What do I mean by launch material? Two things:
- a few launch emails
- and a sales page
I use emails for my course launches for these reasons:
1) Email marketing is a proven way to sell online. Email promotions generate far higher sales than social media posts:
2) I can re-use the emails for future launches and update them quickly if needed (unlike videos)
3) It’s easy to go back and edit/tweak the emails based on performance data before re-promoting the course again.
4) I can use the emails to create the sales page
I also like to write emails before recording the course to make it as appealing as possible for students to buy. And I usually find those compelling arguments by writing about it. That’s why I create the launch material up front.
I used to record the course first, but then I’d get stuck creating the launch material. While writing, I often came up with great ideas that I couldn’t add because the course was already done. Now, I create the launch material first, to make sure that I can weave in any additional idea that can help in making it more enticing.
The genius thing about my method (sorry for bragging) is that I turn my emails into a sales page… so I kill two birds with one stone.
The way I structure my launch emails follows a simple, framework:
- Identify the desire/opportunity: Why should students care about the course topic?
- Explain the problems/obstacles holding them back: What’s the issue with the “mainstream methods”?
- Introduce my unique course as the solution: What makes my method unique?
- Provide an overview of the course and what’s included: How will this course help you specifically?
I then write the emails following this narrative. Then, all I have to do is assemble the emails to create the sales page.
Step 5: Recording the course
This is the part that many people overthink and overcomplicate. I was one of them. You don’t need a professional video studio setup or fancy equipment to record an effective course.
My process is to keep things super simple, so I don’t procrastinate. The best way I found is to open the mindmap I used to brainstorm the course and record my screen commenting on it. (Plenty of apps allow you to do this like Screenflow, Camtasia, or Loom.)
That’s really all there is to it. No need for multi-angle cameras, lighting rigs, or microphone acrobatics.
I also do NOT edit my online courses. I prefer to leave in any little imperfections like coughing, ums, errs, etc. when recording. It makes the courses feel more natural and conversational like you’re having a friendly chat with the viewer. No need to stress about being a flawless presenter.
The goal is to get the core teaching content recorded in a logical, step-by-step way without getting bogged down by production details. You can always go back and re-record sections later if you totally messed up.

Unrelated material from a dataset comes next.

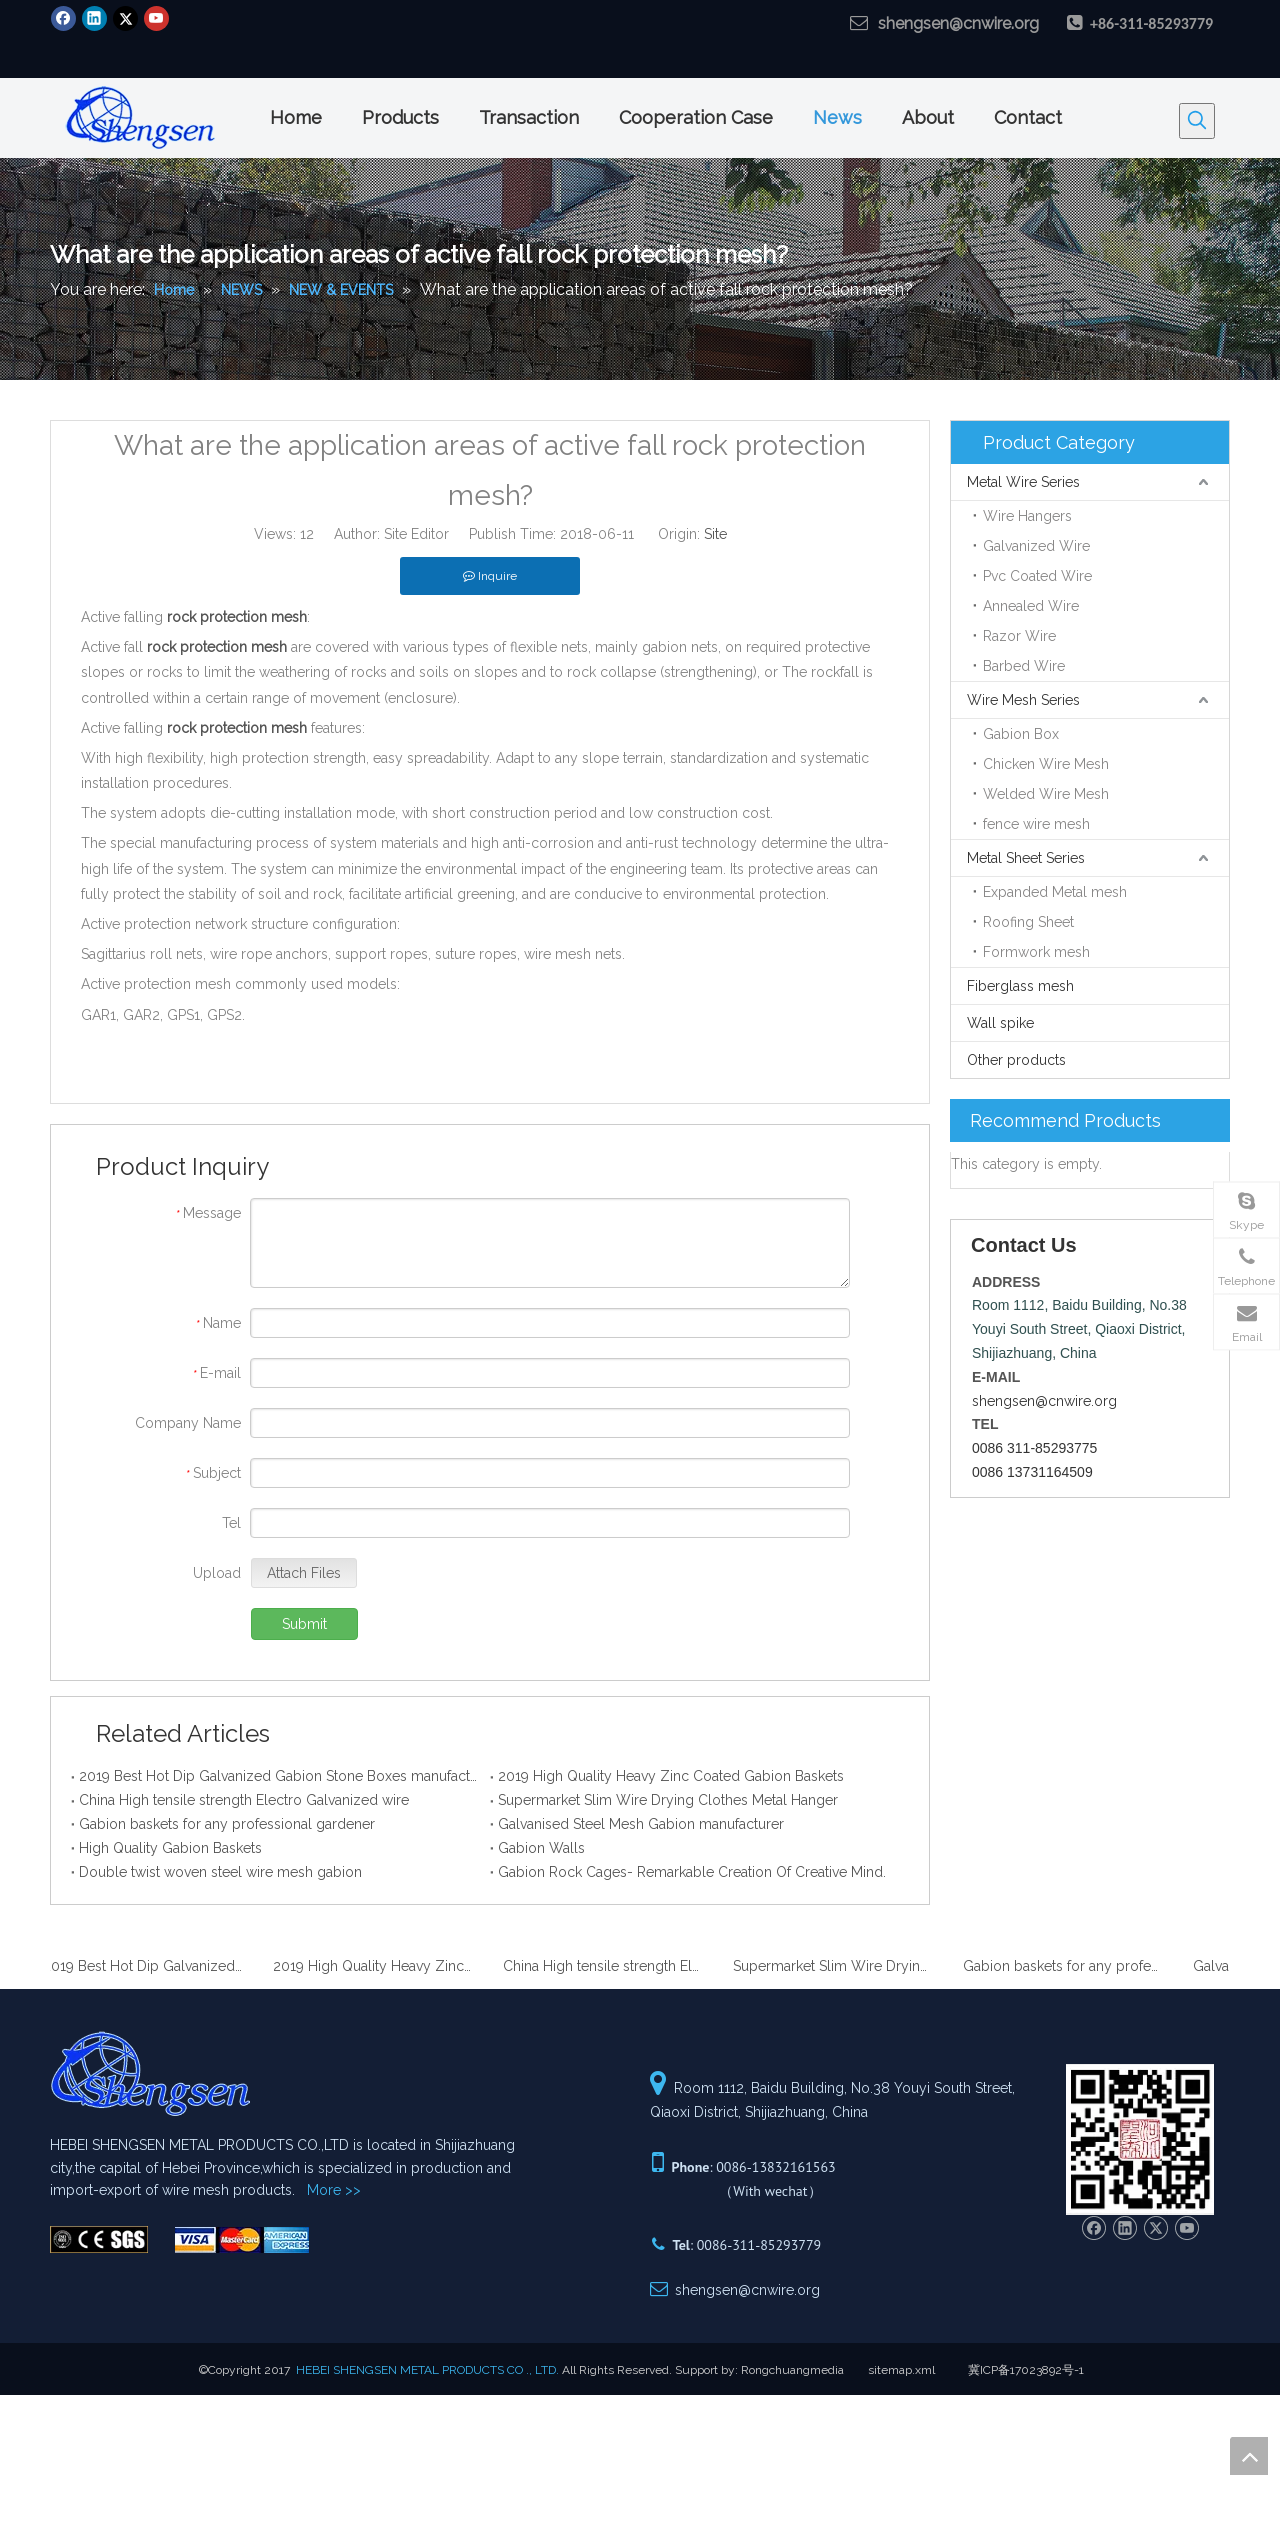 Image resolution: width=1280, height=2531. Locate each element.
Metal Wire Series (1023, 482)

By adopting this casual recording style, I can record the whole course in one morning — usually in less than 3 hours.
Compare that to the weeks or months of agony from obsessively polishing the materials right out of the gate.
Record your course like a Zoom meeting, not a TED Talk.
Step 6: Putting it all together
With the launch emails written and the core course content recorded, the final step is putting all the pieces together for a stress-free launch.
First, I’ll polish up the launch emails, adding final edits based on the course recording.
Next, I’ll tackle the visuals: creating a simple logo and designing the sales page layout. I use a pre-defined style for all my courses, so I just need to change the title and icon. It takes 5 minutes.
Once the sales page is ready, I’ll upload the course video files to my online platform. Then, I get all the other logistics configured like the order form, the launch coupon code, etc.
The last part is loading the final launch email sequence into my autoresponder.
And that’s it! By following these sequential steps, I have a new course ready for launch without any of the frantic overwhelm.
The best part of this structured process is that I can repeat it every month. No more seasonal roll-out headaches or exhausting, multi-year course creation sagas!